### [Directions for this task]
Bring together all lines from the listing below that contain the string "target".

### [Provided information]
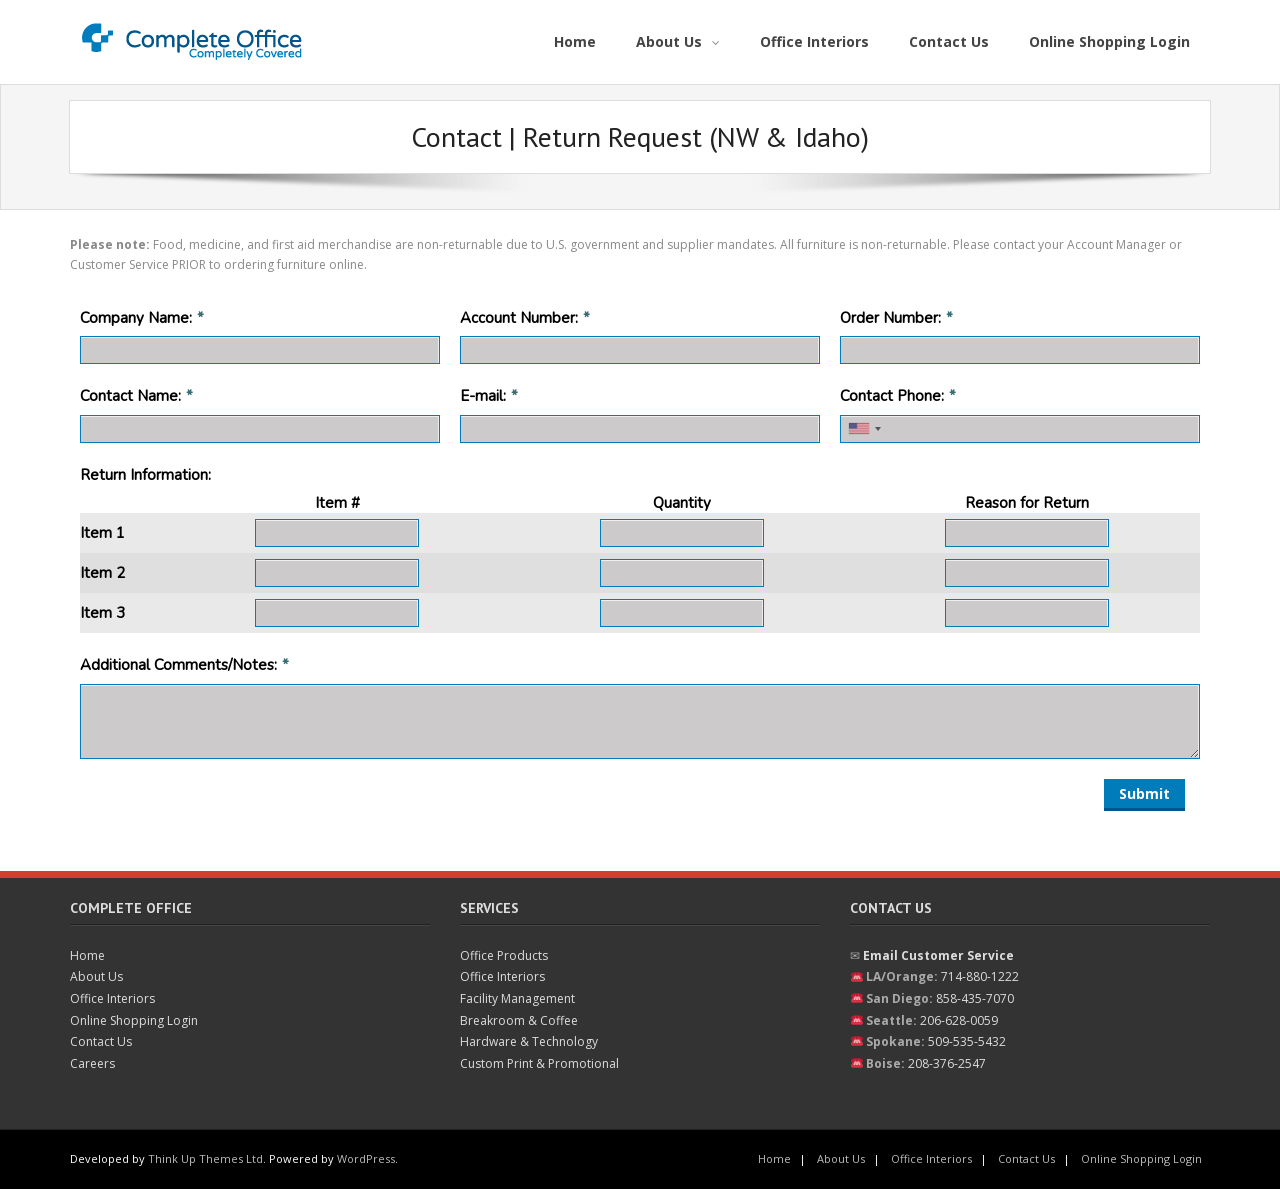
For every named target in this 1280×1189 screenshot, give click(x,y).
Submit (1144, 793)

--

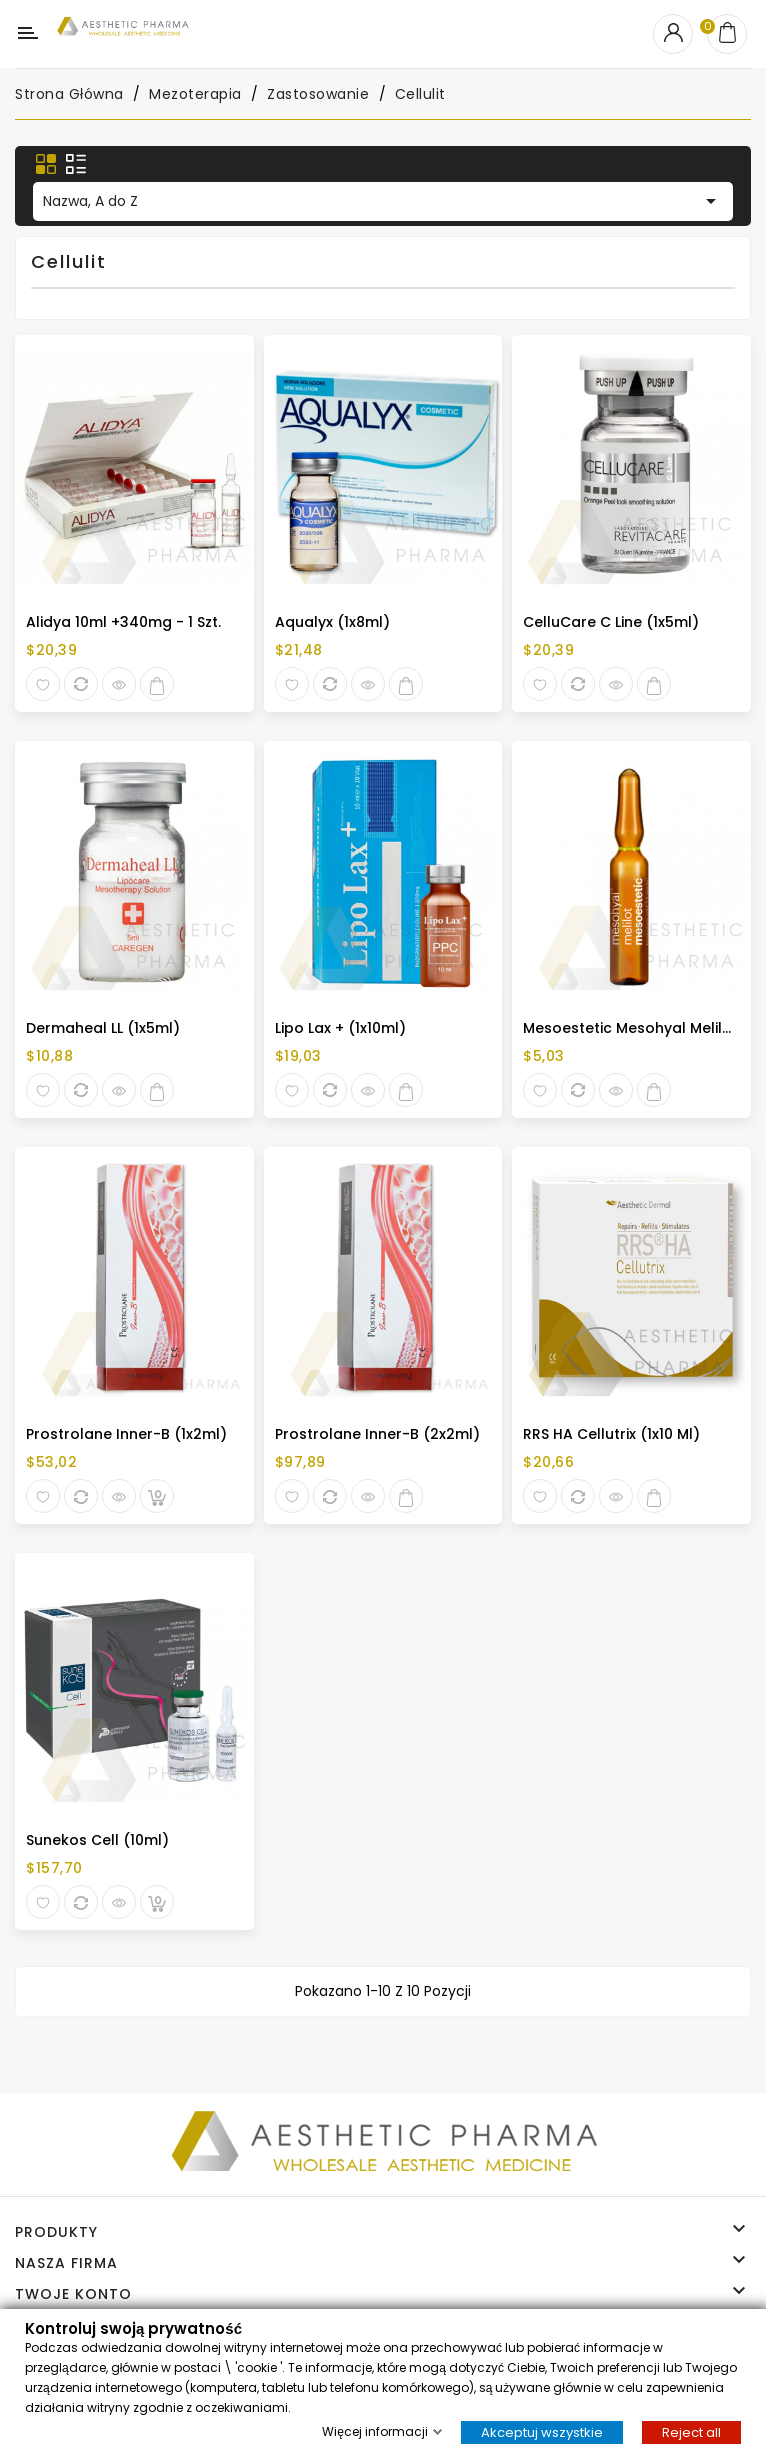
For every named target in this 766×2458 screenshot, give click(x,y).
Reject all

---

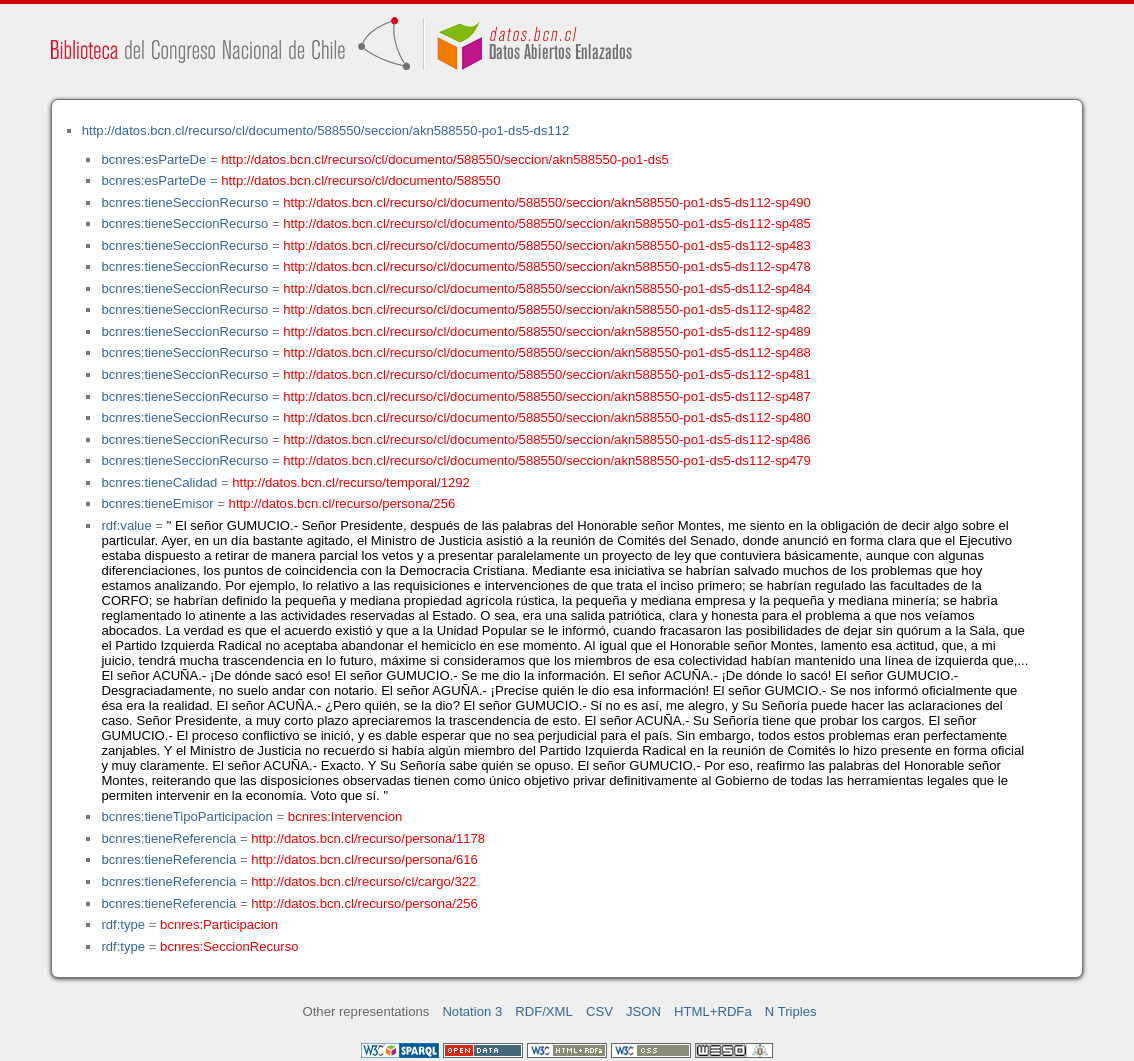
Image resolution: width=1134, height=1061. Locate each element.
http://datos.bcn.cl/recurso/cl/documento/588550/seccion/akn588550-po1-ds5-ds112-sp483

### [Answer to this exercise]
For every named target in this 1280×1189 screenshot, give click(x,y).
For every named target in this 766×2458 screenshot, give click(x,y).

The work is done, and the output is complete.